ASSIGNMENT: Extract every line from the records below that contains the word "page".

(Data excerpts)
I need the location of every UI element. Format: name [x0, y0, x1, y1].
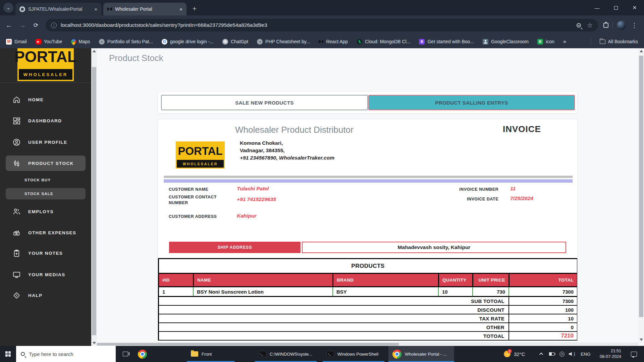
scrollbar-thumb[interactable]: [92, 67, 96, 335]
home-icon: [12, 96, 21, 104]
start-button[interactable]: [0, 346, 16, 362]
bookmark-react-app[interactable]: React App: [319, 39, 348, 44]
zoom-out-icon[interactable]: [577, 23, 581, 27]
bookmark-mongodb[interactable]: Cloud: MongoDB Cl...: [357, 39, 410, 45]
notification-center-button[interactable]: [627, 346, 641, 362]
sidebar: PORTAL WHOLESALER HOME DASHBOARD USER PR…: [0, 48, 91, 346]
sidebar-scrollbar[interactable]: [91, 48, 97, 346]
bookmark-chatgpt[interactable]: ✳ChatGpt: [222, 39, 248, 45]
extensions-icon[interactable]: [603, 23, 608, 28]
battery-indicator[interactable]: [547, 346, 556, 362]
tab-github[interactable]: SJPATEL/WhalsalerPortal ×: [15, 3, 101, 15]
dashboard-icon: [12, 117, 21, 125]
sidebar-item-other-expenses[interactable]: OTHER EXPENSES: [6, 225, 86, 240]
page-vertical-scrollbar[interactable]: [638, 48, 644, 343]
help-diamond-icon: ?: [12, 291, 21, 300]
restore-button[interactable]: [606, 0, 625, 15]
scrollbar-thumb[interactable]: [97, 343, 399, 346]
taskbar-app-wholesaler-portal[interactable]: Wholesaler Portal - ...: [388, 346, 454, 362]
tab-title: SJPATEL/WhalsalerPortal: [28, 6, 82, 12]
bookmark-gmail[interactable]: MGmail: [6, 39, 27, 45]
product-selling-entries-button[interactable]: PRODUCT SALLING ENTRYS: [368, 95, 575, 110]
bookmark-star-icon[interactable]: ☆: [587, 22, 593, 28]
scroll-up-icon[interactable]: [640, 50, 643, 52]
screen: ⌄ SJPATEL/WhalsalerPortal × Wholesaler P…: [0, 0, 644, 362]
bootstrap-icon: B: [419, 39, 425, 45]
language-indicator[interactable]: ENG: [578, 346, 593, 362]
sidebar-item-product-stock[interactable]: PRODUCT STOCK: [6, 156, 86, 171]
temperature-readout[interactable]: 32°C: [514, 346, 530, 362]
bookmark-maps[interactable]: Maps: [71, 39, 90, 44]
page-viewport: PORTAL WHOLESALER HOME DASHBOARD USER PR…: [0, 48, 644, 346]
site-info-icon[interactable]: i: [51, 22, 57, 28]
speaker-wave-icon: ): [574, 352, 575, 356]
sidebar-item-your-medias[interactable]: YOUR MEDIAS: [6, 267, 86, 282]
bookmark-classroom[interactable]: GoogleClassroom: [483, 39, 529, 45]
divider-bar-lavender: [164, 179, 573, 183]
powershell-icon: ›_: [327, 351, 334, 357]
invoice-company-name: Wholesaler Product Distributor: [235, 125, 354, 135]
sidebar-item-dashboard[interactable]: DASHBOARD: [6, 113, 86, 128]
sidebar-item-stock-buy[interactable]: STOCK BUY: [6, 174, 86, 186]
close-tab-icon[interactable]: ×: [179, 6, 182, 12]
tab-wholesaler-portal[interactable]: Wholesaler Portal ×: [103, 3, 186, 15]
bookmark-icon-site[interactable]: Bicon: [537, 39, 554, 45]
bookmark-bootstrap[interactable]: BGet started with Boo...: [419, 39, 474, 45]
tray-overflow-button[interactable]: [537, 346, 546, 362]
discount-row: DISCOUNT 100: [159, 306, 577, 314]
close-tab-icon[interactable]: ×: [94, 6, 97, 12]
page-horizontal-scrollbar[interactable]: [97, 343, 638, 346]
profile-avatar[interactable]: [617, 21, 626, 30]
browser-menu-icon[interactable]: ⋮: [631, 21, 638, 29]
scrollbar-thumb[interactable]: [639, 56, 643, 317]
task-view-button[interactable]: [118, 346, 133, 362]
sale-new-products-button[interactable]: SALE NEW PRODUCTS: [161, 95, 368, 110]
back-button[interactable]: ←: [3, 19, 15, 32]
all-bookmarks-button[interactable]: All Bookmarks: [600, 39, 638, 44]
tab-search-button[interactable]: ⌄: [3, 3, 13, 13]
sidebar-item-employs[interactable]: EMPLOYS: [6, 204, 86, 219]
bookmark-google-drive[interactable]: Ggoogle drive login -...: [162, 39, 214, 45]
weather-widget[interactable]: 1: [500, 346, 514, 362]
brand-logo: PORTAL WHOLESALER: [17, 48, 74, 81]
ship-address-value: Mahadevvash sosity, Kahipur: [302, 242, 566, 253]
minimize-button[interactable]: —: [588, 0, 606, 15]
volume-button[interactable]: ): [567, 346, 577, 362]
scroll-down-icon[interactable]: [93, 342, 96, 344]
svg-text:?: ?: [15, 294, 18, 297]
monitor-icon: [12, 270, 21, 279]
sidebar-item-home[interactable]: HOME: [6, 92, 86, 107]
globe-icon: ◑: [257, 39, 263, 45]
sidebar-item-your-notes[interactable]: YOUR NOTES: [6, 245, 86, 261]
clock[interactable]: 21:51 08-07-2024: [594, 346, 623, 362]
scroll-up-icon[interactable]: [93, 50, 96, 52]
sidebar-item-user-profile[interactable]: USER PROFILE: [6, 134, 86, 150]
products-table: PRODUCTS #ID NAME BRAND QUANTITY UNIT PR…: [158, 258, 578, 341]
taskbar-app-powershell[interactable]: ›_ Windows PowerShell: [323, 346, 384, 362]
forward-button[interactable]: →: [16, 19, 29, 32]
weather-badge: 1: [507, 349, 512, 353]
bookmark-php-cheatsheet[interactable]: ◑PHP Cheatsheet by...: [257, 39, 310, 45]
taskbar-search-input[interactable]: Type here to search: [16, 346, 116, 362]
new-tab-button[interactable]: +: [190, 4, 199, 13]
bookmark-portfolio[interactable]: ◑Portfolio of Setu Pat...: [99, 39, 153, 45]
invoice-date-label: INVOICE DATE: [441, 196, 498, 202]
meet-now-button[interactable]: [557, 346, 566, 362]
address-bar[interactable]: i localhost:3000/dasboard/productstock/s…: [46, 19, 598, 32]
battery-icon: [549, 352, 554, 356]
close-window-button[interactable]: ✕: [625, 0, 644, 15]
bookmarks-overflow-icon[interactable]: »: [563, 38, 566, 45]
sidebar-item-stock-sale[interactable]: STOCK SALE: [6, 188, 86, 199]
url-text[interactable]: localhost:3000/dasboard/productstock/sal…: [61, 22, 267, 28]
chrome-pinned-button[interactable]: [135, 346, 150, 362]
user-icon: [12, 138, 21, 146]
invoice-logo: PORTAL WHOLESALER: [176, 141, 225, 169]
sidebar-item-halp[interactable]: ? HALP: [6, 288, 86, 303]
taskbar-app-cmd[interactable]: ›_ C:\WINDOWS\syste...: [255, 346, 317, 362]
scroll-down-icon[interactable]: [640, 339, 643, 341]
bookmark-youtube[interactable]: ▶YouTube: [36, 39, 62, 45]
invoice-label: INVOICE: [503, 124, 541, 134]
react-favicon-icon: [107, 7, 112, 11]
reload-button[interactable]: ⟳: [30, 19, 42, 32]
taskbar-app-front[interactable]: Front: [187, 346, 234, 362]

EXERCISE SOLUTION:
page-vertical-scrollbar[interactable]: [638, 48, 644, 343]
page-viewport: PORTAL WHOLESALER HOME DASHBOARD USER PR…: [0, 48, 644, 346]
page-horizontal-scrollbar[interactable]: [97, 343, 638, 346]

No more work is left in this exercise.